NYCReview
photo credit: Café Carmellini
Café Carmellini
Hats off to Café Carmellini. The first fine dining spot from the chef behind Locanda Verde, The Dutch, and Bar Primi, this Nomad restaurant uses theatrical chandeliers, indoor trees, and sweeping velvet banquettes to maximum, glamorous effect. It’s quite the accomplishment, and it all feels slightly hollow.
A mix of French and Italian, Café Carmellini’s menu leans heavily on luxe ingredients, with too many misses and humdrum dishes to justify a check of several hundred dollars. The crab mille-feuille, with its Jenga-like construction, is a fun party trick, and the meuniere-style crudo is as inoffensive as it gets, but the foie gras-accented duck tortellini is oddly mealy, and the $75 lobster cannelloni topped with caviar is definitive proof that market price and deliciousness have zero correlation.
Even when disillusioned with lobster and caviar, you can still have a very pleasant evening here. The cocktails are excellent, the portions are generous, and the dining room, with its elegant curtains and flickering lamps, feels grand and melodramatic. Is that, plus a spoonful of golden osetra, everything you want out of life? If so, have at it. The roast chicken here is similar to what you'll find at any other restaurant, just a bit pricier, and served with a little more panache.
Food Rundown
Table Bread
On second thought, we take back every uncomplimentary thing we’ve ever said about Café Carmellini. Their table bread is incredible, and incredibly free. You’ll receive a small sourdough loaf that pulls apart into rolls, in addition to some thin, cheesy breadsticks the length of your arm.

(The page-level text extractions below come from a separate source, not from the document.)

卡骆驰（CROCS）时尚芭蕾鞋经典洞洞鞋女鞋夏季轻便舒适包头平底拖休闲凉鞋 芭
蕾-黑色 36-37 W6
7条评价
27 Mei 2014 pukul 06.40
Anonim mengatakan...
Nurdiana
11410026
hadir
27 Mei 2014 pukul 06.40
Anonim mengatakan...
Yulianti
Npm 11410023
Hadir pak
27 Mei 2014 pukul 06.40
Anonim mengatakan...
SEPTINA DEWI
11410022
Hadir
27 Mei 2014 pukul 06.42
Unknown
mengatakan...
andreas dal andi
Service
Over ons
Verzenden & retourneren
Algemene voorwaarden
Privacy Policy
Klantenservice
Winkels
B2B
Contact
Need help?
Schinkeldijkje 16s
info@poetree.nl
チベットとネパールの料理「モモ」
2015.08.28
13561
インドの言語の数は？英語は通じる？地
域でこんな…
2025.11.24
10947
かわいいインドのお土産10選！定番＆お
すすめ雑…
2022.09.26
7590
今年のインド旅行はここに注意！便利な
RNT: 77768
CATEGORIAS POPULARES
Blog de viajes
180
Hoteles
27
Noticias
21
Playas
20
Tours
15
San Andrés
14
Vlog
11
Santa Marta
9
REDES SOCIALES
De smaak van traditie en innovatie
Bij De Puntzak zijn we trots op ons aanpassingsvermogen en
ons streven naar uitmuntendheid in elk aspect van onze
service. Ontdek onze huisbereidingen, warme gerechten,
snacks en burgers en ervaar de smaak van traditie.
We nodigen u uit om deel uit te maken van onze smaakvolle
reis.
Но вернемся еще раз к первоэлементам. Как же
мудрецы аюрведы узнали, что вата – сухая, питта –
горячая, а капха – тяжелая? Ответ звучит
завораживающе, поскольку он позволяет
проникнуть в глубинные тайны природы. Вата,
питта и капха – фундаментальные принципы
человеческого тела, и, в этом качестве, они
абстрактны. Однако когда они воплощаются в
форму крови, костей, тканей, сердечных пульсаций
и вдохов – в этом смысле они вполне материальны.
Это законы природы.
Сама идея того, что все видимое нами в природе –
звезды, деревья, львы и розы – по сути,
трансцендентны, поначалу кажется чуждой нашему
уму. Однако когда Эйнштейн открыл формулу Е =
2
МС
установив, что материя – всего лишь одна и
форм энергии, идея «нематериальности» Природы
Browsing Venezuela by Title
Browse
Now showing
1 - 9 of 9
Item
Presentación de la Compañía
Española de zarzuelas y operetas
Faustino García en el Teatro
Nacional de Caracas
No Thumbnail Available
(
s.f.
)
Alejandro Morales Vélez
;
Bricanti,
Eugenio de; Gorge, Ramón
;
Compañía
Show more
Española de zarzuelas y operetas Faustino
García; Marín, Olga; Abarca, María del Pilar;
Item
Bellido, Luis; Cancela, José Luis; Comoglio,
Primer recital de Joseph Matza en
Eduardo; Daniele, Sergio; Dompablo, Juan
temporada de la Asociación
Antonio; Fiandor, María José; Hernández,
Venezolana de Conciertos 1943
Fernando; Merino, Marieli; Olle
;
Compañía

photo credit: Café Carmellini
Shrimp Colonnata
After you consume your free bread and politely request seconds, try these lardo-topped shrimp served over a silky white bean puree. The flavors are deep, concentrated, and citrusy.

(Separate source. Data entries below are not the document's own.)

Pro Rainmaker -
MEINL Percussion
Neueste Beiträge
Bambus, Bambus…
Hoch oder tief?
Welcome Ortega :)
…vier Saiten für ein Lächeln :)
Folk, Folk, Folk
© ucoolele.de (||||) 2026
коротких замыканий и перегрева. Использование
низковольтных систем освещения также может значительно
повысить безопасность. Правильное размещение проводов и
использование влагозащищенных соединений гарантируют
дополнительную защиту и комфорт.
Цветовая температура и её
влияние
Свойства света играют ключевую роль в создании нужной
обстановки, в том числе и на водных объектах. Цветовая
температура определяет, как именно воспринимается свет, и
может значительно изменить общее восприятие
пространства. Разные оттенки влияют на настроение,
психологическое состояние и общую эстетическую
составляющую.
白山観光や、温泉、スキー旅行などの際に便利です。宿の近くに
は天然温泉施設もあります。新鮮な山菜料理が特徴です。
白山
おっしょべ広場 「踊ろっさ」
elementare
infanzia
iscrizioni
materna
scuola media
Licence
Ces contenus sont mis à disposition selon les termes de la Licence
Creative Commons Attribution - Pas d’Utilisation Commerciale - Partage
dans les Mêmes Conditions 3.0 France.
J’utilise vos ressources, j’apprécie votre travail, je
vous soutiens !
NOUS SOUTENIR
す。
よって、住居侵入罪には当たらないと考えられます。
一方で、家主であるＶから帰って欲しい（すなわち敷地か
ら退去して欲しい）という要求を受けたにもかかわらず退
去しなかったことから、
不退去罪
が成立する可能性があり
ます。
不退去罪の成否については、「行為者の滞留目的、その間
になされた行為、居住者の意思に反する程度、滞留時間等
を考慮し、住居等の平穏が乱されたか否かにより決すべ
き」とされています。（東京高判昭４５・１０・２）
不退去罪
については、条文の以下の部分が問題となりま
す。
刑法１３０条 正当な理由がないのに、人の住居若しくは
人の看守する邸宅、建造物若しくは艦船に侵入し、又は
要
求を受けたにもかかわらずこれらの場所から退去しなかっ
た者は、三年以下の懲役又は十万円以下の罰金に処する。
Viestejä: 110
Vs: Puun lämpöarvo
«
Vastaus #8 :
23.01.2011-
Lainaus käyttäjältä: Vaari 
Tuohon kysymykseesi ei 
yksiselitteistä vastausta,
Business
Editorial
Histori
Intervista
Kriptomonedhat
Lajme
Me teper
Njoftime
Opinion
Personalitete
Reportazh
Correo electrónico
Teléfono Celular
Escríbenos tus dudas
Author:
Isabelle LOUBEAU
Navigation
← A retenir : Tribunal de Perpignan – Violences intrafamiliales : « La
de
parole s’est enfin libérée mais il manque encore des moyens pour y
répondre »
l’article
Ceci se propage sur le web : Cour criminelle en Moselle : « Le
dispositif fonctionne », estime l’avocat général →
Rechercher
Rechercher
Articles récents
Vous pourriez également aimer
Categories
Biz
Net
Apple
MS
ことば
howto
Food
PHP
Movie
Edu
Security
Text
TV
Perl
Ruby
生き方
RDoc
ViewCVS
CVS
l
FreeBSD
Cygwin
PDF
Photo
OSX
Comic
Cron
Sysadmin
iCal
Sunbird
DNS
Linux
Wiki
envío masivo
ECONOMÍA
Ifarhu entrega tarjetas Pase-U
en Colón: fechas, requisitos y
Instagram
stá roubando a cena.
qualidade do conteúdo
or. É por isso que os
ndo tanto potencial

Cannelloni of Lobster & Golden Osetra
Stunt food in formalwear, this lobster cannelloni is a tragic figure, constructed of ingredients that fine dining restaurants often use to convince you that you’re having a luxurious experience. There’s too much salt. There’s too much butter. There’s too much caviar, which feels like a very confusing thing to say.
Duck-Duck-Duck Tortellini
The name of this dish refers to the duck inside of the tortellini, the duck jus in the bottom of the dish, and the foie gras foam on top. As expected, it does get monotonous, but, as long as the duck inside isn’t overcooked, you’ll enjoy every bite.
photo credit: Café Carmellini
Gran Sasso Chicken
A safe, reliable option. The roast chicken isn’t especially groundbreaking, but it does arrive as two separate dishes, one after the other. First, you’ll get breast with a red pepper sauce, followed by slow-cooked dark meat with pancetta and potatoes.
photo credit: Café Carmellini
Squab en Croute
Café Carmellini likes to overdo it with expensive ingredients. With the cannelloni, it was caviar. Here, it's foie gras. As soon as you cut into your pastry-wrapped squab, foie gras comes gushing out. It's overwhelming, although the sweet huckleberry sauce does provide some balance.